[Records from a collection]

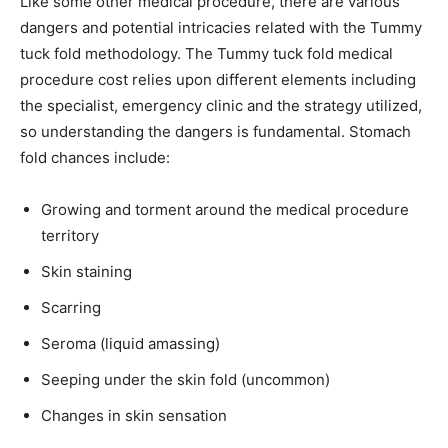
Like some other medical procedure, there are various
dangers and potential intricacies related with the Tummy
tuck fold methodology. The Tummy tuck fold medical
procedure cost relies upon different elements including
the specialist, emergency clinic and the strategy utilized,
so understanding the dangers is fundamental. Stomach
fold chances include:
Growing and torment around the medical procedure
territory
Skin staining
Scarring
Seroma (liquid amassing)
Seeping under the skin fold (uncommon)
Changes in skin sensation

- **Task directions**:
The response should contain every record above exactly as written, and none of the pictures.

- **Response area**:
Like some other medical procedure, there are various
dangers and potential intricacies related with the Tummy
tuck fold methodology. The Tummy tuck fold medical
procedure cost relies upon different elements including
the specialist, emergency clinic and the strategy utilized,
so understanding the dangers is fundamental. Stomach
fold chances include:
Growing and torment around the medical procedure
territory
Skin staining
Scarring
Seroma (liquid amassing)
Seeping under the skin fold (uncommon)
Changes in skin sensation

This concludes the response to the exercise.